Professors Bev Littlewood and Martin Newby to improve software for COVID-19 models
The work of the City, University of London academics will contribute to the increased confidence in the accuracy of decision making based going into COVID-19 software modelling.
City Emeritus Professors Bev Littlewood (Computer Science) and Martin Newby (Engineering) have been awarded funding from the Royal Academy of Engineering (RAEng) as part of a team of senior scientists who will be improving the software engineering quality of epidemiology models.
Led by Professor Harold Thimbleby of Swansea University, the team also includes Professor Neil Ferguson of Imperial College, whose report prompted the COVID-19 lockdown.
Epidemic modelling has informed global public health policy in managing the COVID-19 pandemic, by assessing strategies such as lockdown, mask-wearing, track-and-tracing, and the use of apps.
Throughout the crisis, however, there has been concern in the computer science community and elsewhere, about the quality of the software used in some models. A major concern, for example, has been the frequent lack of access to the code, and its documentation, which has hindered independent expert assessment.
This project proposes that these problems could be addressed via the institution of Software Engineering Boards (SEBs), which can be thought of as analogous to the Ethics Boards that are ubiquitous in most large research institutions. The project will consult with major players in the modelling and software engineering communities to win support for these ideas, and to scope the structure, membership and ways of working of SEBs.

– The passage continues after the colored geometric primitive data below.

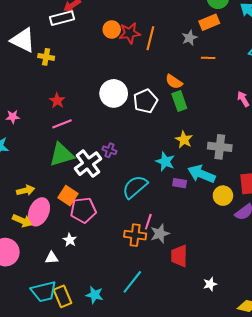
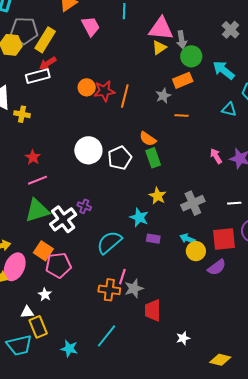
gray cross: (220, 147) -> (193, 203), turned -30
cyan arrow: (201, 174) -> (188, 239), moved, size x0.6
yellow rectangle: (62, 296) -> (38, 327), moved

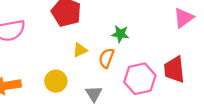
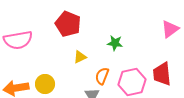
orange semicircle: (106, 58) -> (102, 76), moved
yellow circle: (56, 81) -> (45, 84), moved

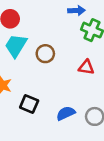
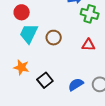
black square: (29, 104) -> (45, 80), turned 35

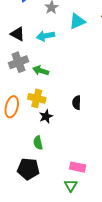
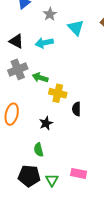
cyan triangle: (77, 21) -> (76, 28), turned -48
yellow cross: (37, 98) -> (58, 93), moved
green triangle: (71, 185) -> (52, 180), moved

Though the project has been motivated by COVID-19 modelling – and it is this area upon which the project will concentrate – the issues involved apply more generally to other scientific software. It is expected that a successful outcome of the eventual application of SEBs will include:
- Openness of software implementations of mathematical models to expert review;
Traceability and accountability for the model-based evidence and arguments supporting decisions;
Increased confidence in the accuracy of decision-making based on mathematical models;
Improved access to models by third parties via better documentation and validation of models and their software implementations;
Improved policy-making security by ensuring software is transferable and not dependent upon special knowledge of a single individual or group.